IN ALEC Moore’s words, he has “played around” with feeding lambs before. And, he knows it is an enterprise that can burn fingers if it’s not well planned.

But, after contemplating building a feedlot for several years, Alec and wife Jo, along with employees Tim Wright and Tom French, decided this was the season to jump in and establish a new lamb-feeding facility on their 1400ha property, Weerangourt, at Byaduk, south of Hamilton.

Tim visited and researched various facilities to help come up with the final set up.

With a bright outlook for prices early this year and a contract locked in for their maternal wether lambs at 520c/kg carcass weight, Alec said: “we know we won’t go broke feeding them for that money”.

Like many lamb producers in lower western Victoria, Alec and Jo faced an abrupt end to last year’s growing season, leaving them with much less pasture than usual to finish prime lambs on. They were presented with two options: they could either sell lambs in light trade and store condition — and potentially make a very low profit — or feed lambs to market-ready weights in the paddock or a feedlot facility.

FEED FOR THOUGHT

MANY broadacre producers are reluctant to grain or pellet feed stock, as it quickly accelerates costs and risks, such as market slumps.

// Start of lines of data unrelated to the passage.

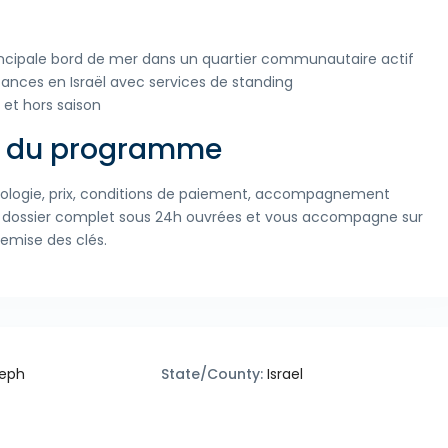
ncipale bord de mer dans un quartier communautaire actif
ances en Israël avec services de standing
 et hors saison
et du programme
 typologie, prix, conditions de paiement, accompagnement
le dossier complet sous 24h ouvrées et vous accompagne sur
remise des clés.
leph
State/County:
Israel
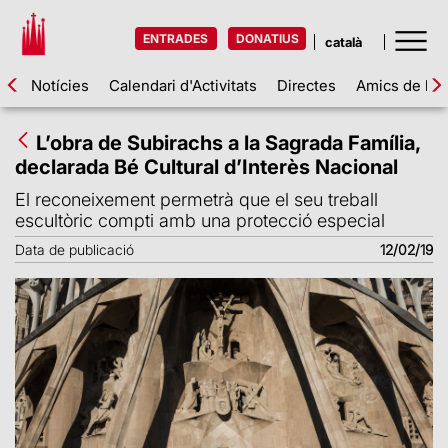
ENTRADES
DONATIUS
Notícies
Calendari d'Activitats
Directes
Amics de la 
L’obra de Subirachs a la Sagrada Família,
declarada Bé Cultural d’Interès Nacional
El reconeixement permetrà que el seu treball
escultòric compti amb una protecció especial
Data de publicació
12/02/19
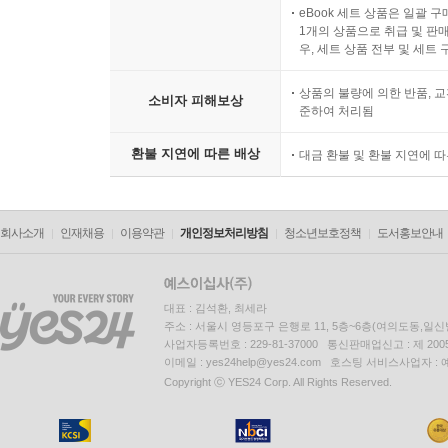
eBook 세트 상품은 일괄 
1개의 상품으로 취급 및 판매
우, 세트 상품 전부 및 세트
상품의 불량에 의한 반품, 교
소비자 피해보상
준하여 처리됨
환불 지연에 따른 배상
대금 환불 및 환불 지연에 
회사소개
인재채용
이용약관
개인정보처리방침
청소년보호정책
도서홍보안내
대표 : 김석환, 최세라
주소 : 서울시 영등포구 은행로 11, 5층~6층(여의도동,일신
사업자등록번호 : 229-81-37000 통신판매업신고 : 제 200
이메일 : yes24help@yes24.com 호스팅 서비스사업자 :
Copyright ⓒ YES24 Corp. All Rights Reserved.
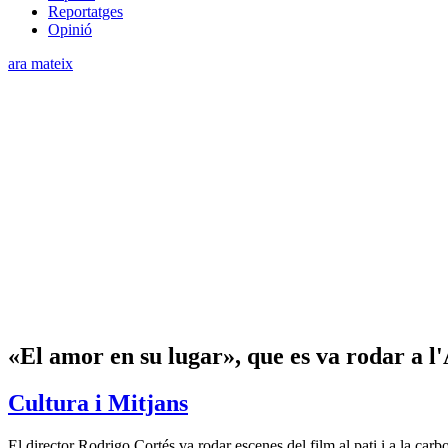
Reportatges
Opinió
ara mateix
«El amor en su lugar», que es va rodar a l
Cultura i Mitjans
El director Rodrigo Cortés va rodar escenes del film al pati i a la car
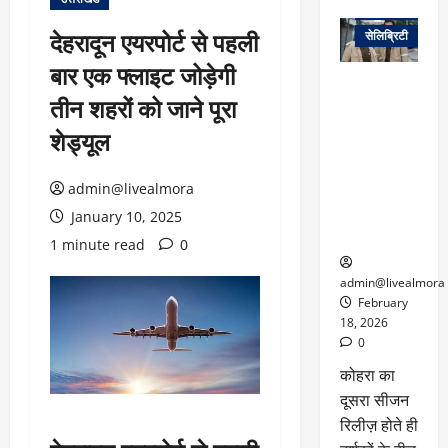
वेब स्टोरीज
देहरादून एयरपोर्ट से पहली
सेलिब्रिटी
बार एक फ्लाइट जोड़ेगी
ग्लोबल चार्ट में
तीन शहरों को जाने पूरा
छाई
नेटफ्लिक्स
शेड्यूल
की ‘कोहरा 2’,
कहानी और
admin@livealmora
किरदारों ने
फिर मचाया
January 10, 2025
तहलका
1 minute read
0
admin@livealmora
February
18, 2026
0
कोहरा का
दूसरा सीजन
रिलीज़ होते ही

But the Moores did their homework and their new complex is far from a one-trick pony.

In fact, it will be used to hold or feed other stock, or as drought containment pens, to save pastures and soil from potential degradation in the long summer and autumn to come before the break arrives. Lot feeding lambs frees up pastures for other classes of stock, preventing a bad hangover from the dry season harming production for years to come.

Alec said the 2014 spring was “by far the worst” he has seen at Byaduk.

But the flock came into it with very high lambing percentages, meaning the Moores had more lambs than ever and not enough pasture to finish them on. The sheep enterprise is not the main game, anyway.